> _WHAT IS REQUIRED_:
Among the lines below, restate word for word only those from the line with "khách, ban công, nhà" through the line with "Prätschliweg 7", with both end lines kept.

** Opening PROVIDED DATA block **

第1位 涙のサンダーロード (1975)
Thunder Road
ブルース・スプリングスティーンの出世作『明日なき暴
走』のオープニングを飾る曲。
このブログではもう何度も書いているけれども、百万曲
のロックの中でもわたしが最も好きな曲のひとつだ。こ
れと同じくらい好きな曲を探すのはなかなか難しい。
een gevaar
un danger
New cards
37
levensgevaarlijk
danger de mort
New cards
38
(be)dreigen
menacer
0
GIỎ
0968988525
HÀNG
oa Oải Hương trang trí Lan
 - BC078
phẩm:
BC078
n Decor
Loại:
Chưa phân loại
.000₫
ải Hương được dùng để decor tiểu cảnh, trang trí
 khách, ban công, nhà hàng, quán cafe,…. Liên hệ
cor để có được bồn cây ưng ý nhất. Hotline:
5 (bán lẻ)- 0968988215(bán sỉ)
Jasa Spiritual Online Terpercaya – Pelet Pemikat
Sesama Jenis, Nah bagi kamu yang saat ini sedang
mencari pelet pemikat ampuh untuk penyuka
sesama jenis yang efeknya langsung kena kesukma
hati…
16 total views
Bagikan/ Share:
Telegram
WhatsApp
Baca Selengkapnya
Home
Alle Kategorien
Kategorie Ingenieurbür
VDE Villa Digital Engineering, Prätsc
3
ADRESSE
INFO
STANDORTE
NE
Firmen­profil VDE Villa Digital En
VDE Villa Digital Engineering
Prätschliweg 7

** Closing PROVIDED DATA block **
** Opening PROVIDED DATA block **

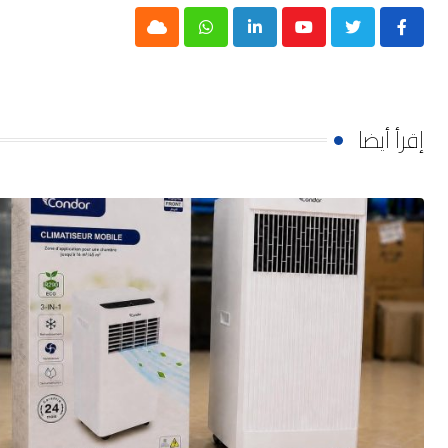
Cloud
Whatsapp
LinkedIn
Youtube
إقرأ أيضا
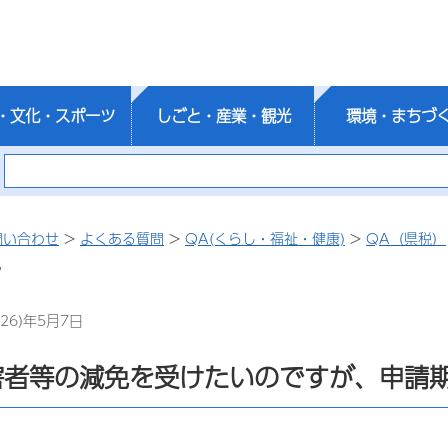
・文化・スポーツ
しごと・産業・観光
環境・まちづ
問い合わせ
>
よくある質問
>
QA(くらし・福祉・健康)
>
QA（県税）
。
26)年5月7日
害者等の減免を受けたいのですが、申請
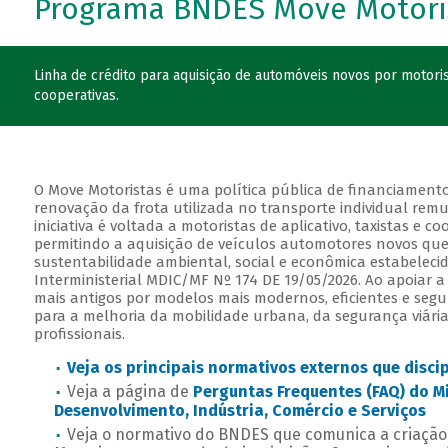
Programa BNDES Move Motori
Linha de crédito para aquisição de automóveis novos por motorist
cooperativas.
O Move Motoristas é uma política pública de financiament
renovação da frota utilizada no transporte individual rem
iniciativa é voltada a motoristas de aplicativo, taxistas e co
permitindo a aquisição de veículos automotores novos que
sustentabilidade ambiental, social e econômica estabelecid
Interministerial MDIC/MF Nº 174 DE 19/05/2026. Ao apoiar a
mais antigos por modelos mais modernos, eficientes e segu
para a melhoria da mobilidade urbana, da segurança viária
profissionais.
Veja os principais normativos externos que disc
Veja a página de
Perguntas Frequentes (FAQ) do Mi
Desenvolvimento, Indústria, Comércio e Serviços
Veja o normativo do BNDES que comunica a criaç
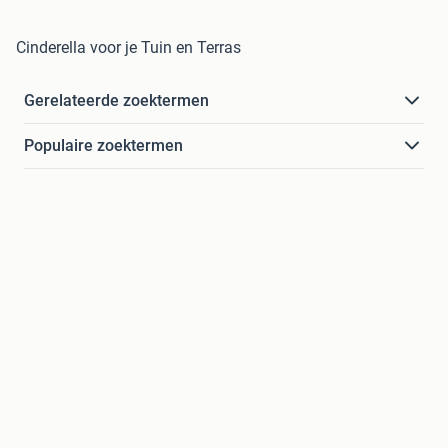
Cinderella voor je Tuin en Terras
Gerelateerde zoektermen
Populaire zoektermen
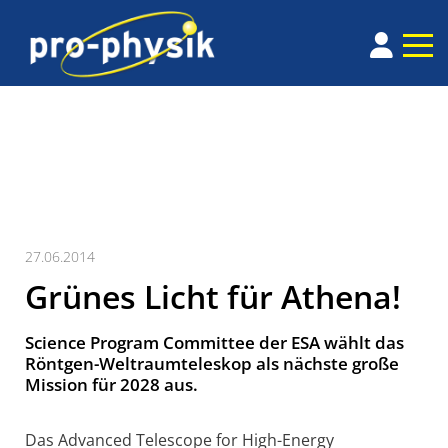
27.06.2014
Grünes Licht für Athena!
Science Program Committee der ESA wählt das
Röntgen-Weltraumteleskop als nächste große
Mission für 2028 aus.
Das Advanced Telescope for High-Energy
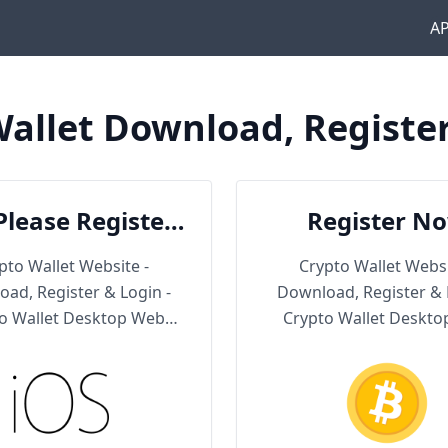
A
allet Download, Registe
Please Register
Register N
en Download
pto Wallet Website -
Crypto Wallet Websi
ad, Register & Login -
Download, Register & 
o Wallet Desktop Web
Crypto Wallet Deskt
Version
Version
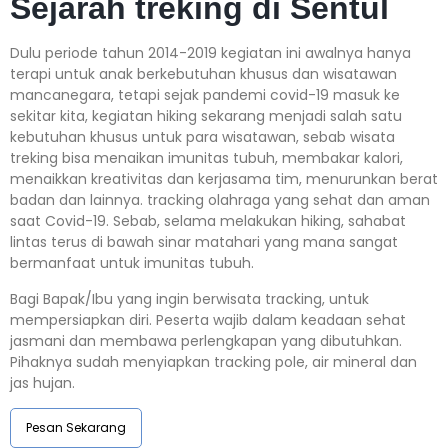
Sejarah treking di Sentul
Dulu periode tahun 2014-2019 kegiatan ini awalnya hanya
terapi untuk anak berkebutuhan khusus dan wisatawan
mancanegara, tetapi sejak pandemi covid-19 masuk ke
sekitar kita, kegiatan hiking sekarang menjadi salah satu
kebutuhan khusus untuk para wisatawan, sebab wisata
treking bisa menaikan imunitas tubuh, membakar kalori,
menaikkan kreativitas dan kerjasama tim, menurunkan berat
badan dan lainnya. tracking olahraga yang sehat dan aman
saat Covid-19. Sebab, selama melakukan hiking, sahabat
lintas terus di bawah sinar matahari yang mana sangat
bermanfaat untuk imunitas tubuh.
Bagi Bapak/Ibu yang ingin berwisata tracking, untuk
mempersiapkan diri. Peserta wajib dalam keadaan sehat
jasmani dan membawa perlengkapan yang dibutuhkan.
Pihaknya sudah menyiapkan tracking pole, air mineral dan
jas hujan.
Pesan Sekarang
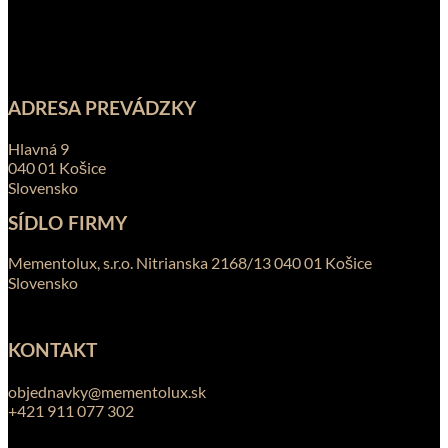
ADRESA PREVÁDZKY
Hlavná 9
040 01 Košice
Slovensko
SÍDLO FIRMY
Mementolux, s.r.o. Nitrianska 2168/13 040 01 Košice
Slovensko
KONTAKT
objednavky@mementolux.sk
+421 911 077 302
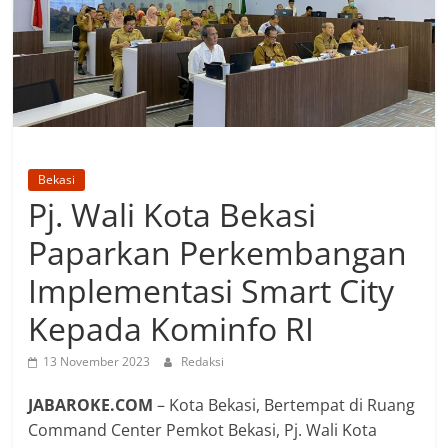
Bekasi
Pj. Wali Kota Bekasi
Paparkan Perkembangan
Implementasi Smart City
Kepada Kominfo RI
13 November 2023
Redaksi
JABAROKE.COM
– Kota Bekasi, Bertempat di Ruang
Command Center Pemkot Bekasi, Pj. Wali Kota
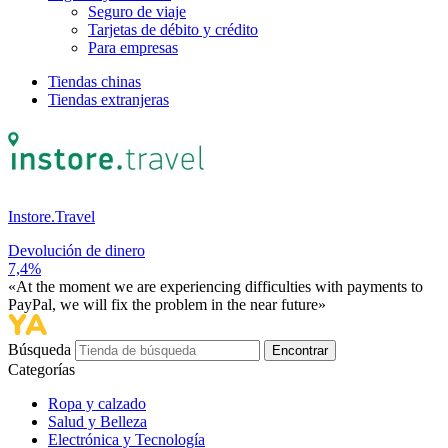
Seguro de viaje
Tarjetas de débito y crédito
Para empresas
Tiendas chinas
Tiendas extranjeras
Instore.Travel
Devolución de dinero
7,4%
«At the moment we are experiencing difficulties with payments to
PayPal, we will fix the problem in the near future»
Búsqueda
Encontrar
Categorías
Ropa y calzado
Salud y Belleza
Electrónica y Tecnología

** Closing PROVIDED DATA block **
** Opening PROVIDED DATA block **

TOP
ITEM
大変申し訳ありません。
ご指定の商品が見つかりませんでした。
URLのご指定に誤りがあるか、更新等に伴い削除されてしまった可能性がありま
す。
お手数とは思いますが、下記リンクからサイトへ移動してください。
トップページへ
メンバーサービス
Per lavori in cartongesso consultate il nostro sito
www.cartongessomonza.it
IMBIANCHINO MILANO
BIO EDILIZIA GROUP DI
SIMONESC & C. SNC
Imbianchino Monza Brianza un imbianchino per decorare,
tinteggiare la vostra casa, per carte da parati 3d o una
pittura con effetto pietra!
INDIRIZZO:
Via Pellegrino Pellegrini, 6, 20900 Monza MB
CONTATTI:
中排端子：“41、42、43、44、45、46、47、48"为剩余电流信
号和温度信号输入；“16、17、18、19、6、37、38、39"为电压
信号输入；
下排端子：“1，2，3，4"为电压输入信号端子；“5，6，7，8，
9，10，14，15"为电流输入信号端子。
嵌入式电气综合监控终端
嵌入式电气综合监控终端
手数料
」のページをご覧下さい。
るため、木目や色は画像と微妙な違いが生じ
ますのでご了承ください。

** Closing PROVIDED DATA block **

> _ANSWER SECTION_:
 khách, ban công, nhà hàng, quán cafe,…. Liên hệ
cor để có được bồn cây ưng ý nhất. Hotline:
5 (bán lẻ)- 0968988215(bán sỉ)
Jasa Spiritual Online Terpercaya – Pelet Pemikat
Sesama Jenis, Nah bagi kamu yang saat ini sedang
mencari pelet pemikat ampuh untuk penyuka
sesama jenis yang efeknya langsung kena kesukma
hati…
16 total views
Bagikan/ Share:
Telegram
WhatsApp
Baca Selengkapnya
Home
Alle Kategorien
Kategorie Ingenieurbür
VDE Villa Digital Engineering, Prätsc
3
ADRESSE
INFO
STANDORTE
NE
Firmen­profil VDE Villa Digital En
VDE Villa Digital Engineering
Prätschliweg 7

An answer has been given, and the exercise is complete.